É possível admirar a obra de um artista de caráter duvidoso?
Ao longo da vida, Vargas Llosa deu uma guinada ideológica impressionante. De eufórico entusiasta da revolução cubana e do socialismo, se tornou defensor ferrenho do liberalismo e símbolo da direita mais truculenta.
A primeira manifestação pública de destaque de Nana Caymmi sobre política foi o apoio à candidatura de José Serra para a presidência da república em 2002. De lá para os dias atuais, se confessou bolsonarista, o que provocou desentendimentos familiares.
Para além de Llosa e Nana, são inúmeros os exemplos de artistas talentosos e com falhas evidentes de caráter: Eric Clapton, nome de destaque mundial na guitarra e no blues-rock, já deu diversas declarações racistas e xenófobas, além de se mostrar um convicto militante antivacina; Astor Piazzolla, um dos maiores gênios da música argentina, fez apresentações na Casa Rosada durante a ditadura militar; Clint Eastwood e Alain Delon, lendas do cinema, já se pronunciaram abertamente apoiando a direita mais conservadora.
Entendo que seja, mais do que possível, recomendável a separação entre a arte e seu criador, caso contrário seriamos tomados de um sectarismo e de um gosto enviesado que limitaria o alcance da arte.
Afinal de contas, como não se arrepiar frente a "Guernica" por ser obra de um misógino que tratou de forma abusiva e manipuladora diversas de suas companheiras?
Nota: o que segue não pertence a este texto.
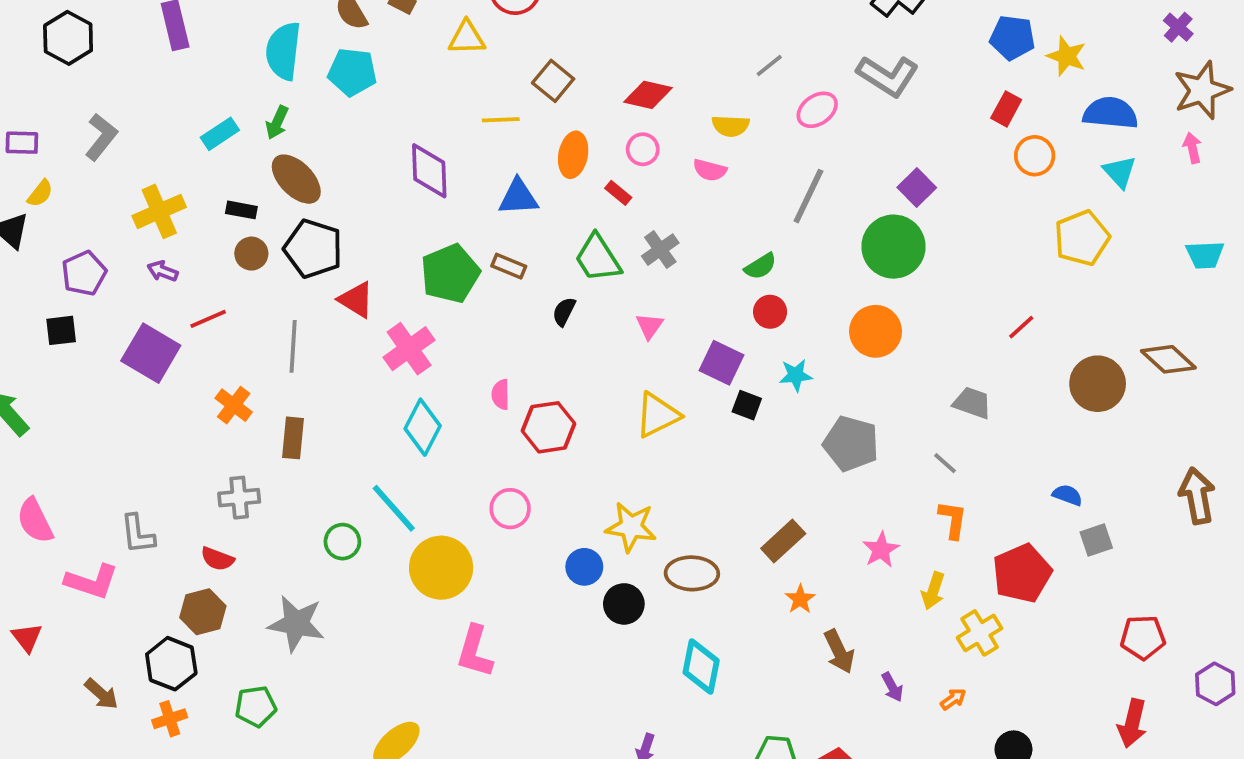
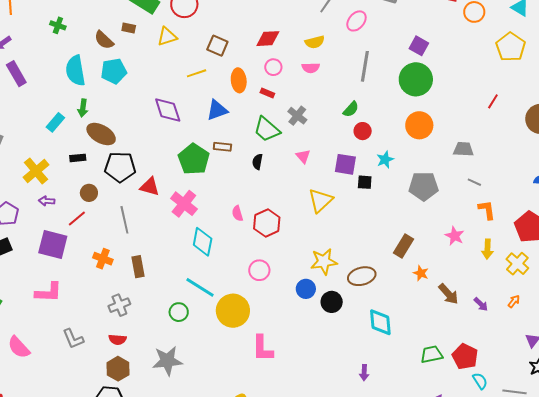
brown circle: (251, 254) -> (89, 193), moved
gray trapezoid: (972, 403) -> (463, 149), moved
pink L-shape: (92, 582) -> (48, 292), moved

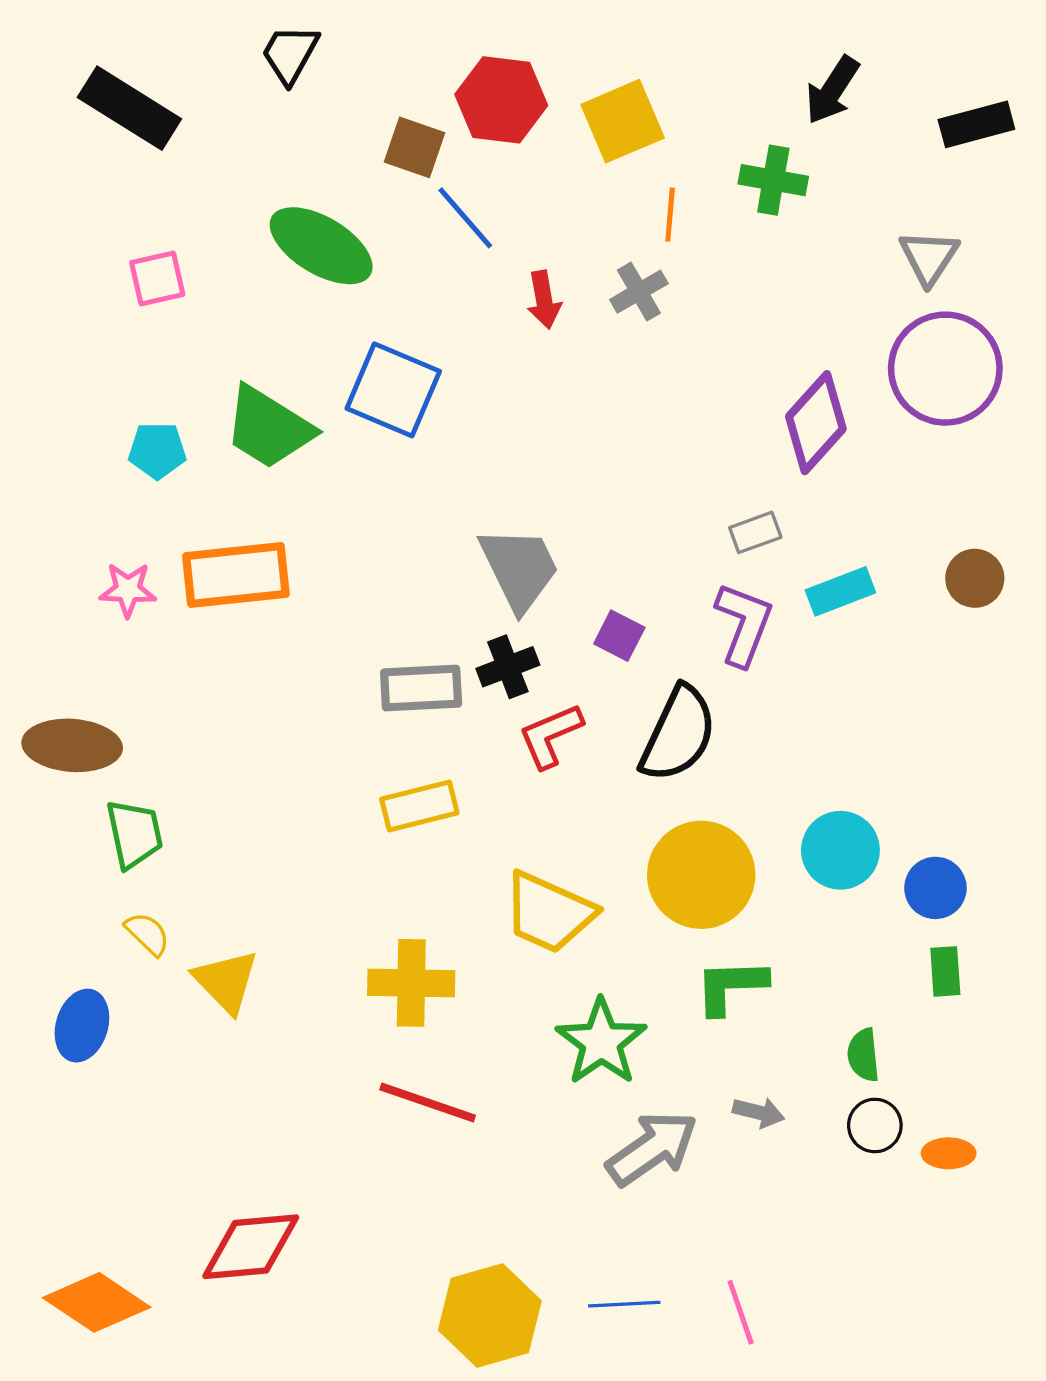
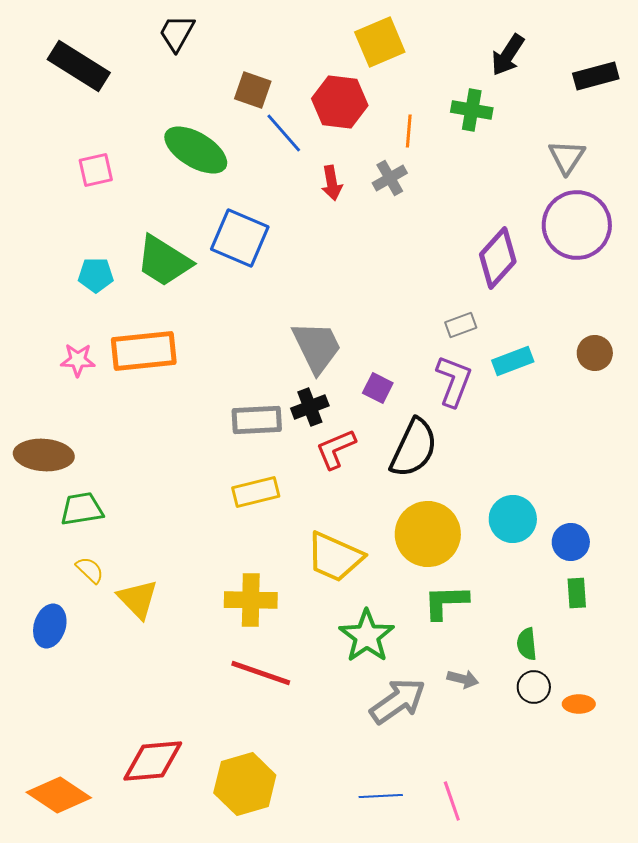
red hexagon: (501, 100) -> (340, 102), moved
yellow square: (623, 121) -> (380, 42), moved
green trapezoid: (134, 834) -> (82, 509), turned -87
yellow hexagon: (490, 1316) -> (245, 784), moved

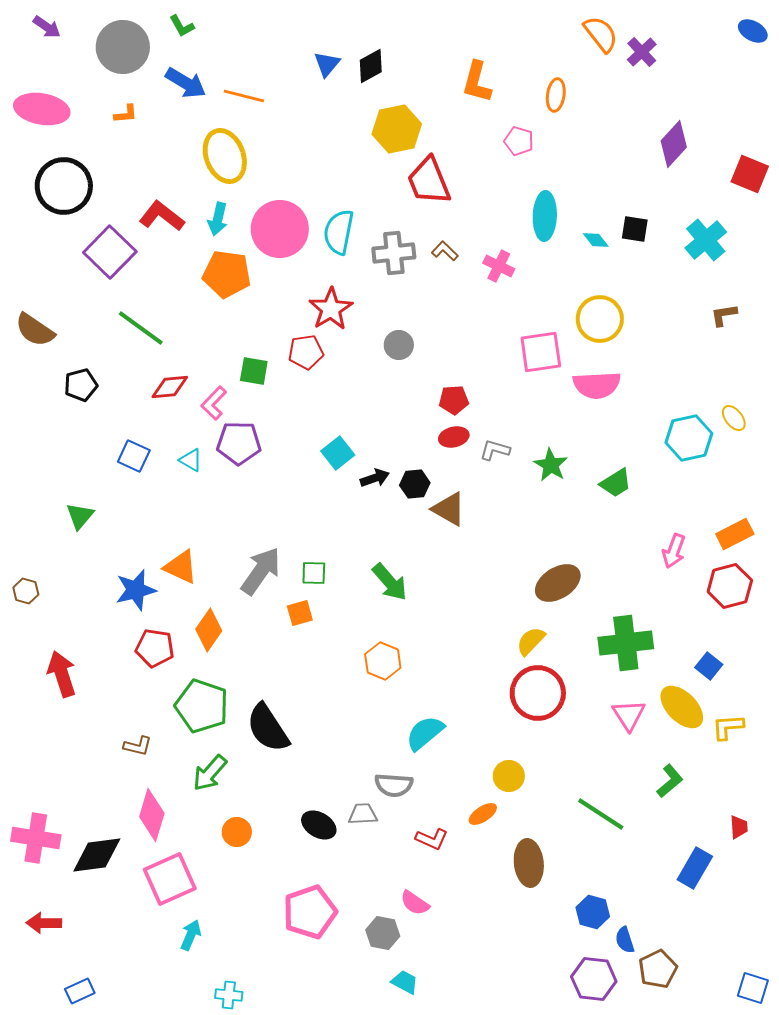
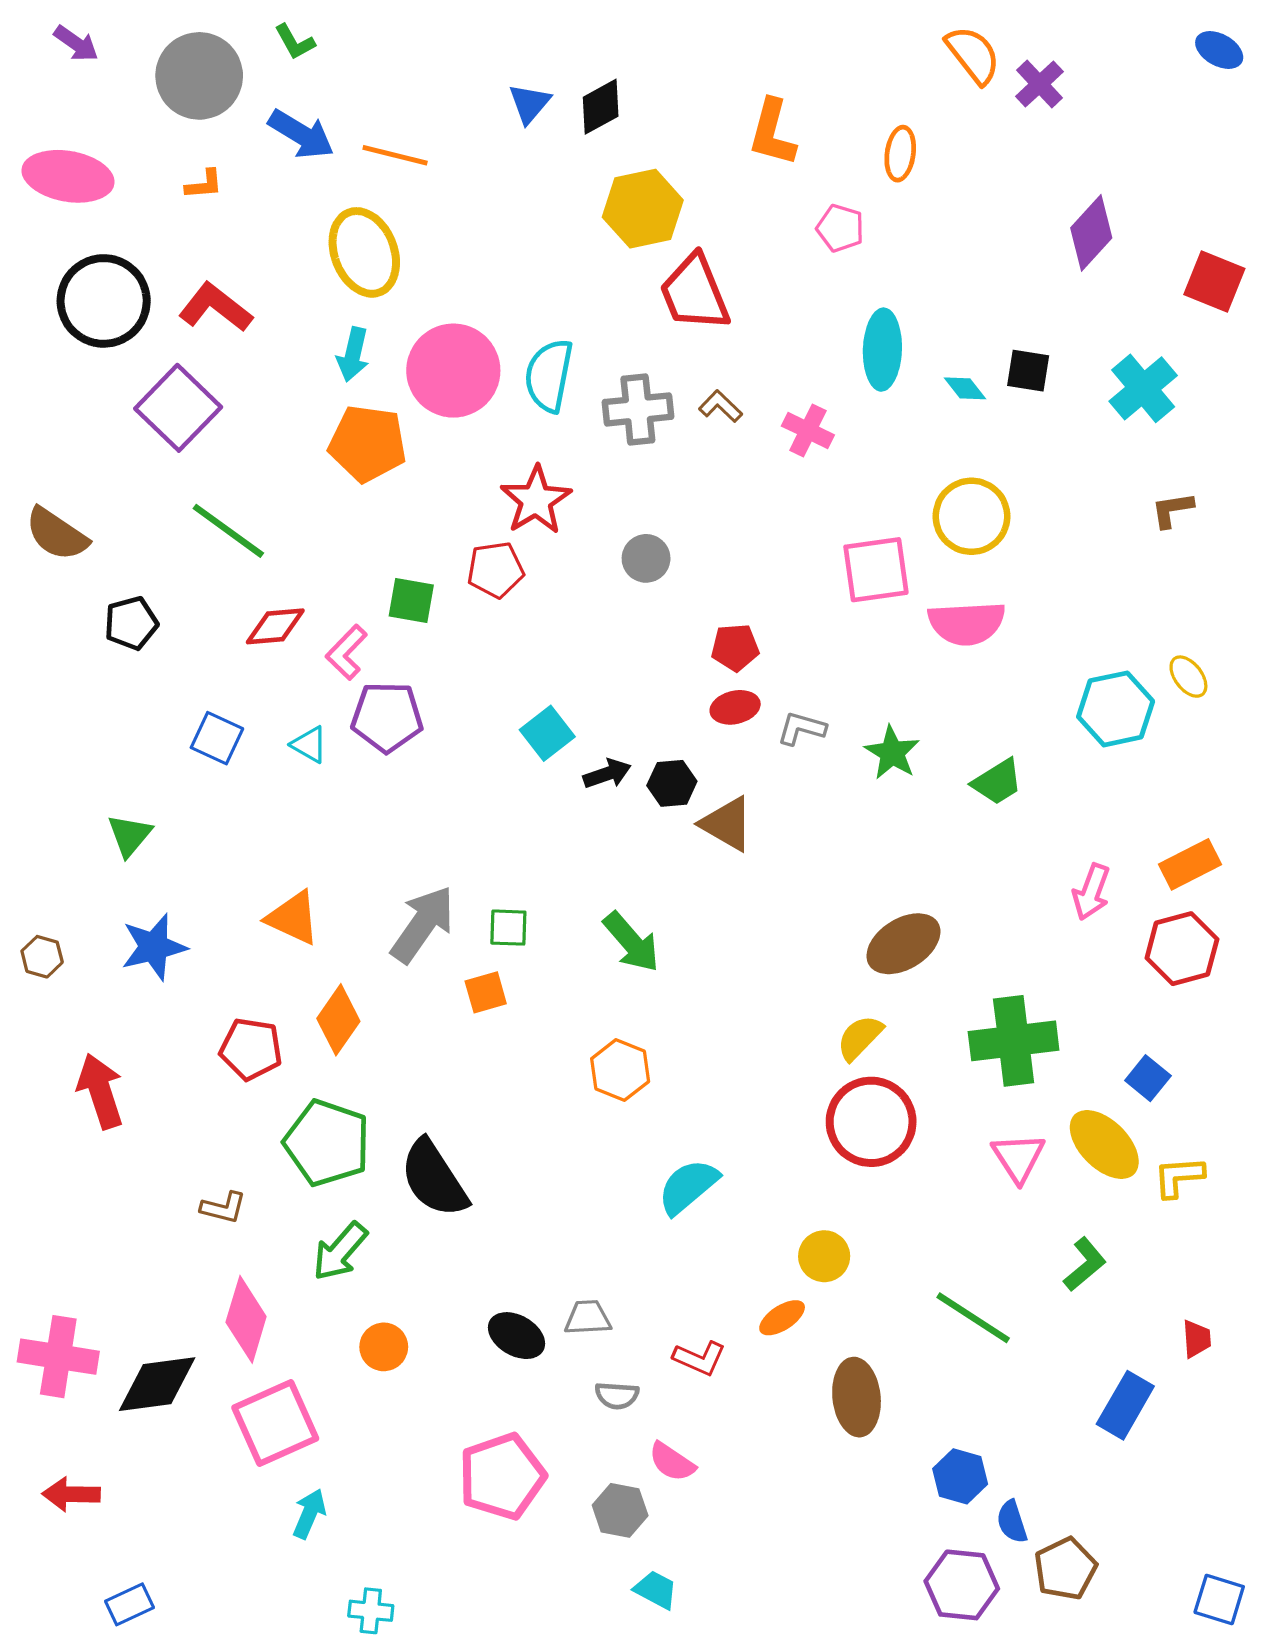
red L-shape: (162, 216) -> (215, 307), moved
blue star: (136, 590) -> (154, 947), moved
gray semicircle: (394, 785) -> (617, 1395), moved, size x0.7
Como segurar a emoção ao ler "Canto General" por conta de seu autor renegar uma filha com hidrocefalia e fazer declaraçõe abomináveis sobre a criança?
Defendo que quando a arte realmente toca as pessoas, seu autor perde importância - e seus feitos mundanos também. Todavia essa posição possui limites, em especial quando a obra é claramente afetada pela visão reacionária do autor. Monteiro Lobato, por exemplo, contaminou muitos de seus escritos com seu racismo, o que comprometeu seus resultados.
E você, qual sua opinião sobre esse tema?